Cessons donc de travailler sur des ressources minières isolées les unes des autres pour enfin penser en « BASSINS MINIERS » structurants les uns pour les autres, pour produire partout au Niger des biens industriels finis.
A toutes fins utiles :
- L’uranium restera une industrie enclave au Niger, c’est-à-dire une activité sans chaine de valeur, et ce pendant encore des décennies, le temps que le pays ait les capacités technologiques nécessaires à sa transformation en énergie ;
- L’or a comme chaine de valeur le secteur pointu des circuits électroniques pour ordinateurs, téléphones et satellites. Ce n’est pas demain que le Niger en imprimera.

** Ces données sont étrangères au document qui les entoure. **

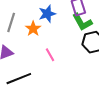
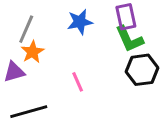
orange star: (33, 29) -> (32, 52), moved

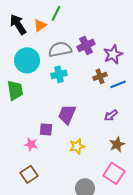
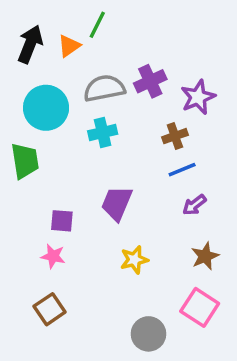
black arrow: (18, 24) -> (30, 44), turned 55
blue line: (118, 84) -> (182, 170), moved
purple square: (46, 129) -> (62, 221), moved

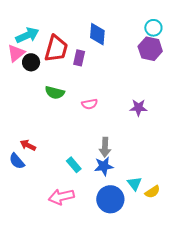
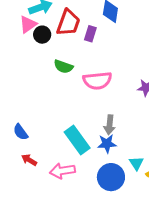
pink semicircle: (90, 104) -> (97, 81), size x1.8
red arrow: (28, 145) -> (29, 160), moved
cyan rectangle: (74, 165) -> (77, 140), size x1.8

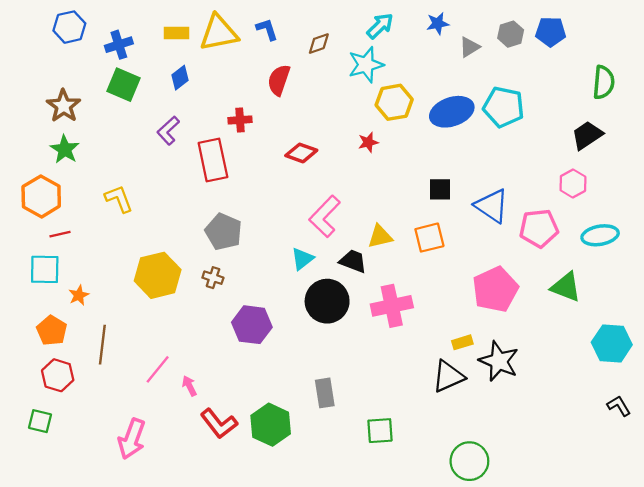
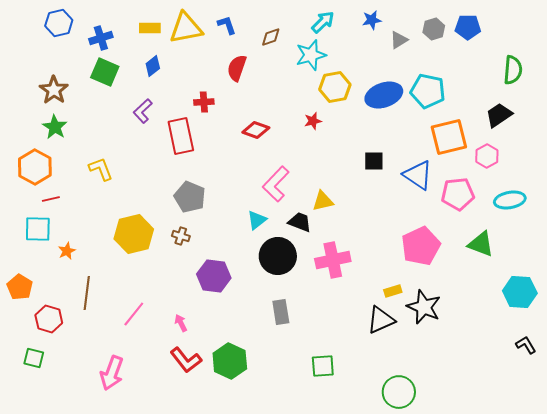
orange square: (429, 238) -> (449, 137), moved, size x1.4
orange pentagon: (52, 331) -> (20, 287), moved
pink arrow: (189, 386) -> (181, 323), moved
gray rectangle: (325, 393) -> (281, 312), moved

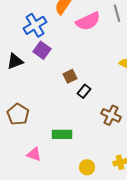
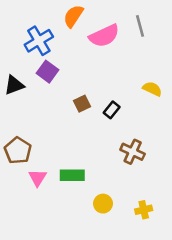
black rectangle: (84, 91) -> (112, 110), moved
pink triangle: (34, 154) -> (38, 178), moved, turned 42
yellow circle: (87, 167) -> (103, 204), moved

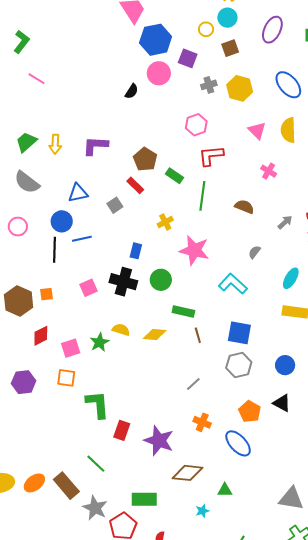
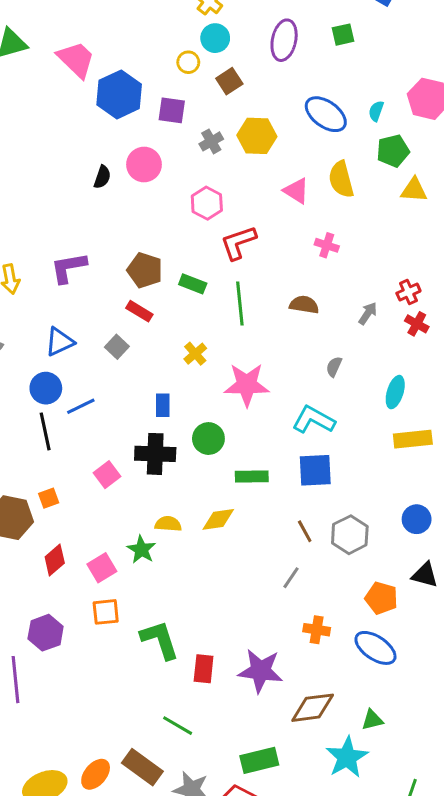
pink circle: (159, 73) -> (144, 164), moved
blue square: (239, 333) -> (315, 470), moved
brown line: (198, 335) -> (305, 531), moved
cyan star: (202, 511) -> (347, 757), size x2.0

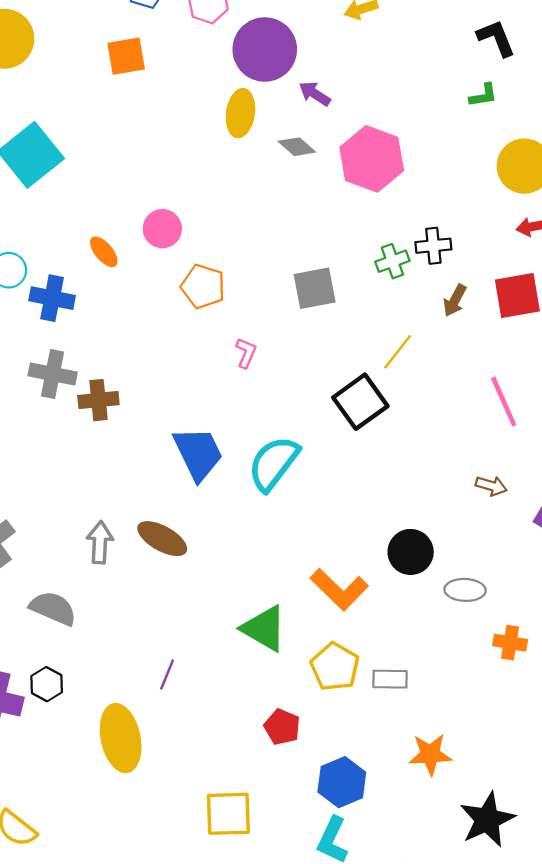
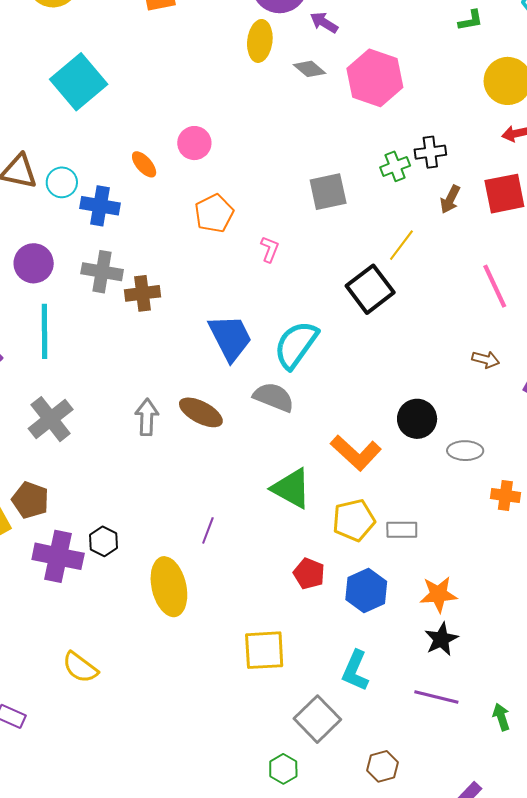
orange pentagon: (203, 286) -> (214, 213), moved, turned 30
gray semicircle: (53, 608) -> (274, 397), moved
yellow pentagon: (335, 667) -> (354, 520), turned 30
blue hexagon: (342, 782) -> (366, 590), moved
black star: (487, 820) -> (441, 639), moved, size x0.7

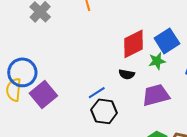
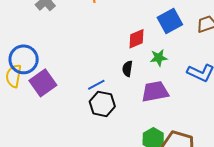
blue square: (167, 41) -> (170, 21), moved
red diamond: (134, 44) -> (136, 39), size x0.7
black semicircle: (127, 74) -> (127, 69), turned 84

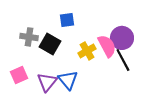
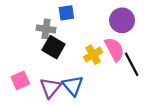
blue square: (67, 20) -> (66, 13), moved
gray cross: (29, 37) -> (46, 29), moved
purple circle: (122, 38) -> (122, 20), moved

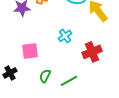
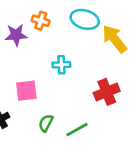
cyan cross: (65, 36) -> (61, 65), moved, turned 32

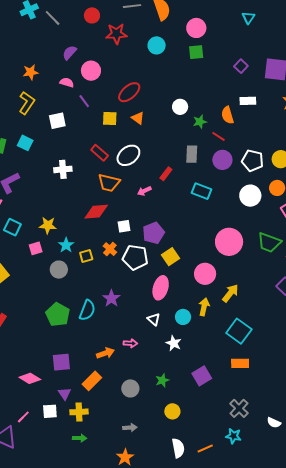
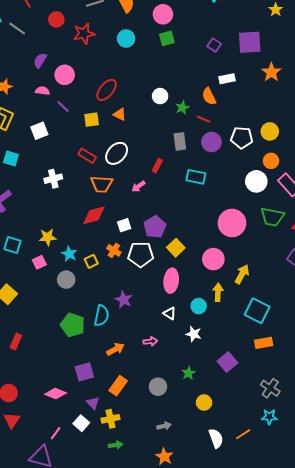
white circle: (250, 196) -> (256, 181), moved
orange arrow: (105, 353) -> (115, 349), moved
white square: (50, 411) -> (81, 423), turned -35

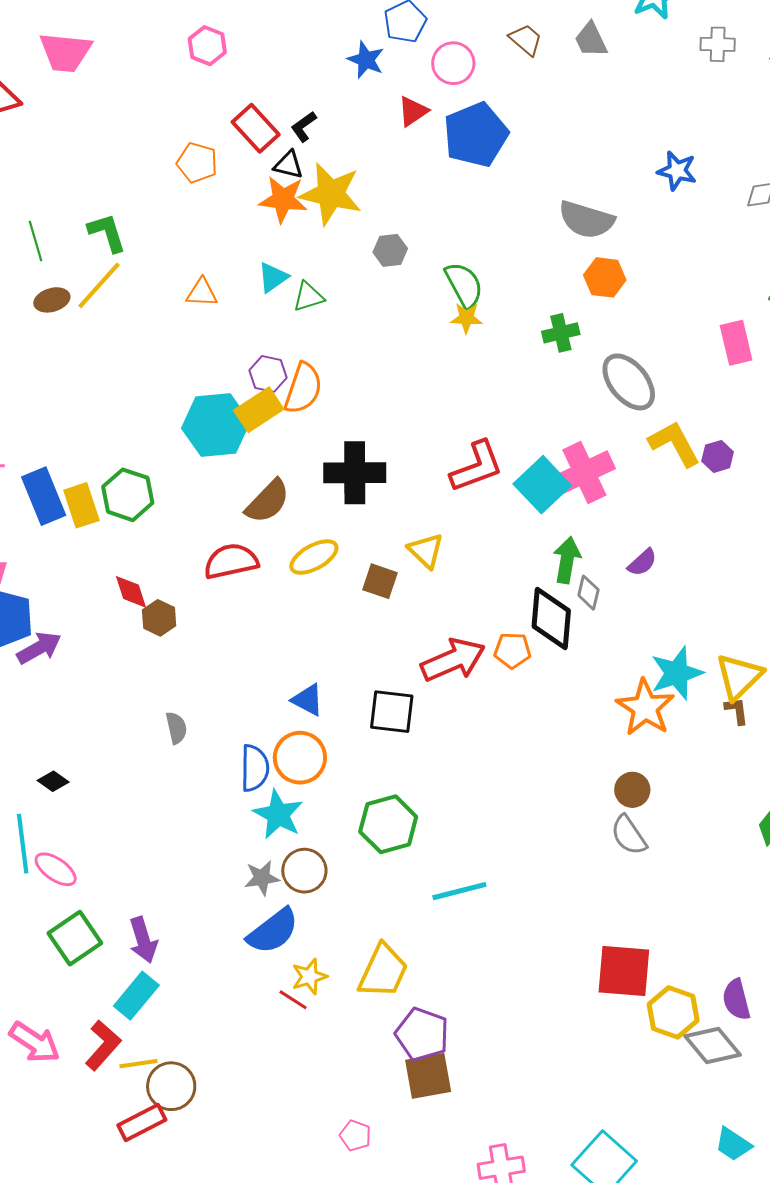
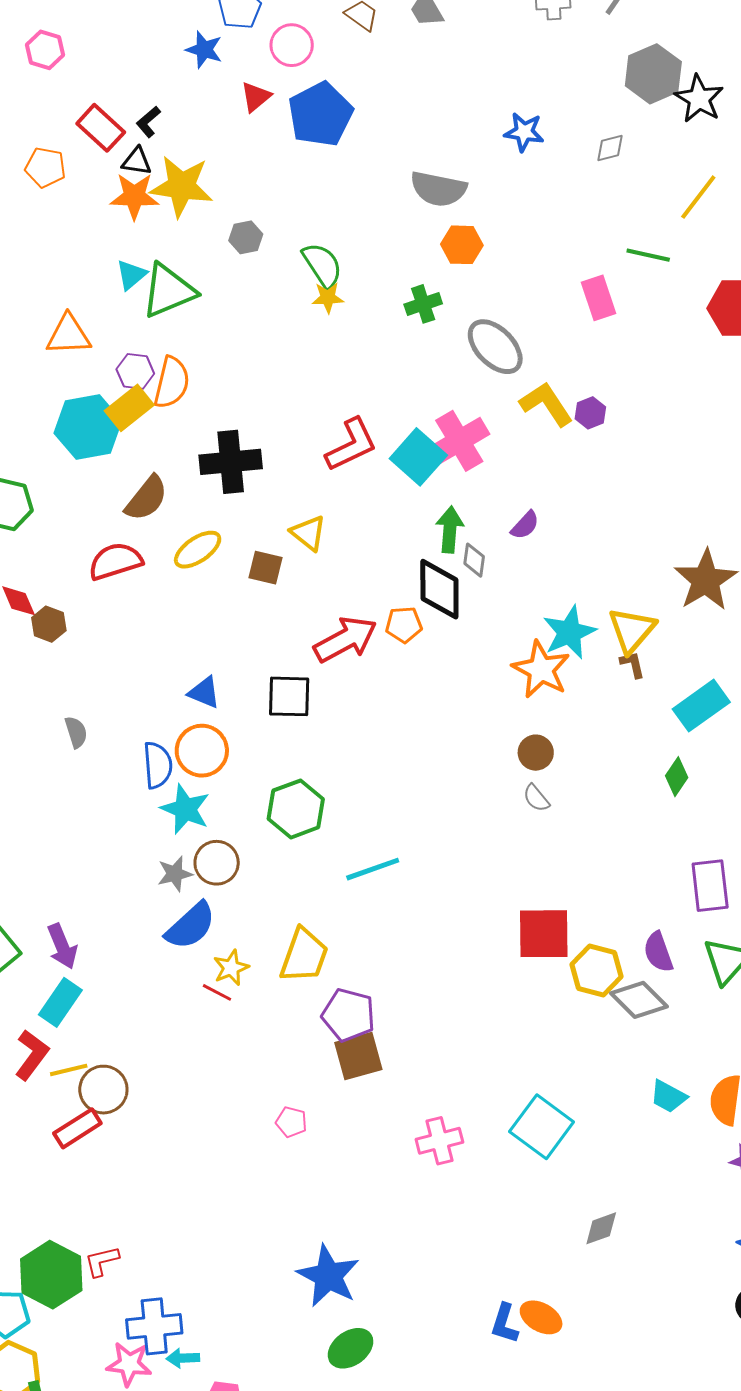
orange triangle: (202, 293) -> (68, 335), moved, size x1.4
green triangle: (308, 297) -> (168, 291), size x1.8
gray semicircle: (629, 835) -> (536, 798), size x0.7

Or, aucune ressource naturelle sans chaine de valeur locale ne peut être réellement profitable à un pays, soit-elle de l’uranium, de l’or et du pétrole, surtout quand on n’en perçoit que 15 à 20% des parts.
Et en persistant à ne travailler que ces ressources « phares » du système capitaliste trompeur et spoliateur des peuples, nous perpétuons avec acharnement un modèle qui nous appauvrit depuis plus de cinq décennies. Sortons-en !
Le Niger est un pays exceptionnel. C’est la réflexion stratégique qui lui fait défaut.
Ali ZADA
Expert en politiques publiques ;
Enseignant à Swiss Umef University de Niamey.